Paul Julius Möbius [22,23,24, 27] hat außer während seines Medizinstudiums Leipzig nie länger verlassen. Er ist am 24.01.1853 hier in eine bürgerliche Gelehrtenfamilie hineingeboren worden und am 18.01.1907 auch hier verstorben. Zunächst begann er, wie erwartet, eine akademische Karriere. Er erwarb 1874 in Gießen einen philosophischen [23, S. 28–29] und 1876 einen medizinischen [28] Doktorgrad in Leipzig, wo er 1883 auch auf dem Gebiet der Medizin habilitierte. Nach einem Antrag wurde er dafür sogar von einer extra anzufertigenden Habilitationsschrift befreit, da er schon eine ausreichende Anzahl wissenschaftlicher Arbeiten vorliegen habe [23, S. 49–55]. Dafür hatte sich Wilhelm Erb (1840–1921) mit einem sehr positiven Gutachten [29, Bl. 2–2b] während des Habilitationsverfahrens eingesetzt. Möbius war während der zweiten Jahreshälfte 1882 als Volontärassistent in das von Erb geleitete Medizinisch-Poliklinische Institut der Universität eingetreten, wo er 1884, indessen die neurologisch-elektrotherapeutische Abteilung leitend, auch endlich eine ersehnte bezahlte Assistenzartstellung erhielt. Mit seinen beiden Chefs, Wilhelm Erb sowie ab April 1883 mit Erbs Nachfolger Adolf Strümpell (1853–1925), hat Möbius offenbar sehr „freudig und einträglich“ gearbeitet [26, S. 138]. Erb und Strümpell haben sich im Laufe ihres Schaffens immer wieder sehr positiv über Möbius’ klinische Tätigkeit und viele seiner Publikationen geäußert. Als Strümpell zum April 1886 nach Erlangen berufen wurde, ist Möbius vonseiten der Fakultät gemeinsam mit Hugo Dippe (1855–1929) die interimistische Direktorenschaft der Poliklinik übertragen worden – allerdings nur für einige Monate. Im August 1886 wurde Friedrich Albin Hoffmann (1843–1924), der später auf dem Gebiet der Stoffwechselerkrankungen hervortreten sollte, nicht zuletzt auch aufgrund persönlicher Verbindungen mit einem Mitglied der Leipziger Fakultät aus Dorpat als Direktor der Poliklinik berufen. Möbius hatte große Hoffnung gehegt, dass ihm die Poliklinik übertragen werden würde. Endgültig enttäuscht und vergrätzt war er, als er Hoffmann nicht als Interimsdirektor vertreten durfte, während dieser vorübergehend zu einer anderen Dienstverpflichtung bestellt wurde, sondern ein altersmäßig und dienstjüngerer Kollege. Als radikale Konsequenz kündigte Möbius daraufhin unverzüglich zum 01.04.1888 seine Assistenzarztstelle [23, S. 58–88].

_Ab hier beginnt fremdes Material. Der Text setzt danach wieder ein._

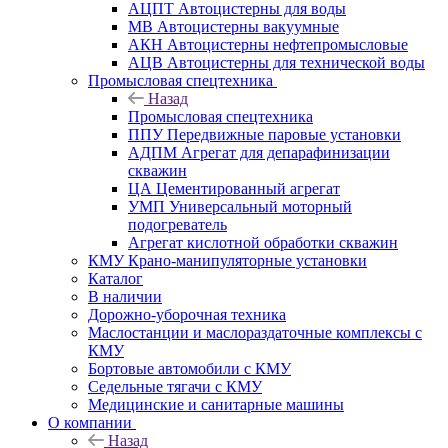
АЦПТ Автоцистерны для воды
МВ Автоцистерны вакуумные
АКН Автоцистерны нефтепромысловые
АЦВ Автоцистерны для технической воды
Промысловая спецтехника
Назад
Промысловая спецтехника
ППУ Передвижные паровые установки
АДПМ Агрегат для депарафинизации
скважин
ЦА Цементированный агрегат
УМП Универсальный моторный
подогреватель
Агрегат кислотной обработки скважин
КМУ Крано-манипуляторные установки
Каталог
В наличии
Дорожно-уборочная техника
Маслостанции и маслораздаточные комплексы с
КМУ
Бортовые автомобили с КМУ
Седельные тягачи с КМУ
Медицинские и санитарные машины
О компании
Назад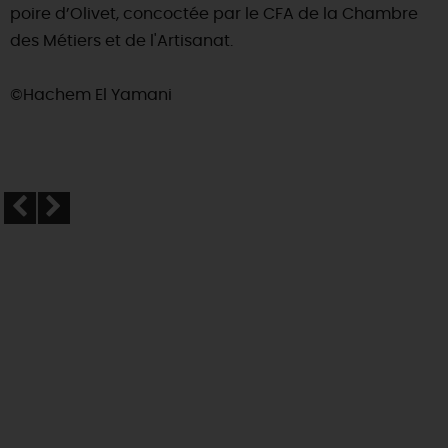
poire d’Olivet, concoctée par le CFA de la Chambre
des Métiers et de l'Artisanat.
©Hachem El Yamani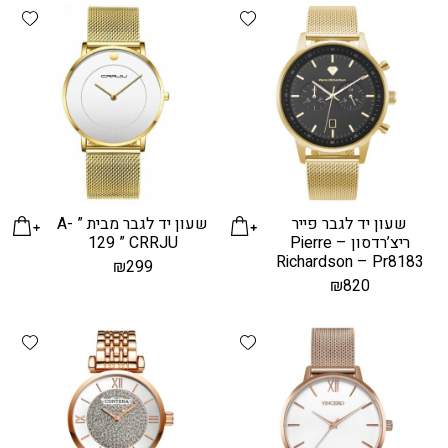
hlist
Add wishlist
שעון יד לגבר פייר
שעון יד לגבר מבית ” A-
ריצ’רדסון – Pierre
129 ” CRRJU
Richardson – Pr8183
₪
299
₪
820
hlist
Add wishlist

In die erste Zeit in der Poliklinik fällt der Beginn der Kollegenfreundschaft mit Emil Kraepelin (1856–1926). Dieser beschäftigte sich ebenfalls als Volontär bei Erb in der Poliklinik, nachdem er von Paul Flechsig (1929) wegen vorgeworfener Vernachlässigung seiner Patienten aus der Universitäts-Irrenklinik entlassen worden war [21]. Noch begleitet von jungen Kollegen aus dem universitätsklinischen Milieu unternahmen beide Stadtrundgänge, die oft in einer „Orgie … in Form einer Tasse Kaffee“ oder in ähnlicher Weise als „Hexensabbat“ mündeten, wenn nicht in der Restauration „Schweizerhäuschen“ im großen Park und Freigelände Rosental, dann auch schon mal im berühmten „Café Français“ (auch bekannt als „Café Felsche“) am Augustusplatz, dem sog. ersten Haus am Platze [5, S. 24, 28]. Beide blieben brieflich ein Leben lang verbunden und besuchten einander, nachdem Kraepelin Leipzig verlassen hatte. In seiner Korrespondenz vertraut Möbius seinem Freund durchaus auch Persönliches an [23].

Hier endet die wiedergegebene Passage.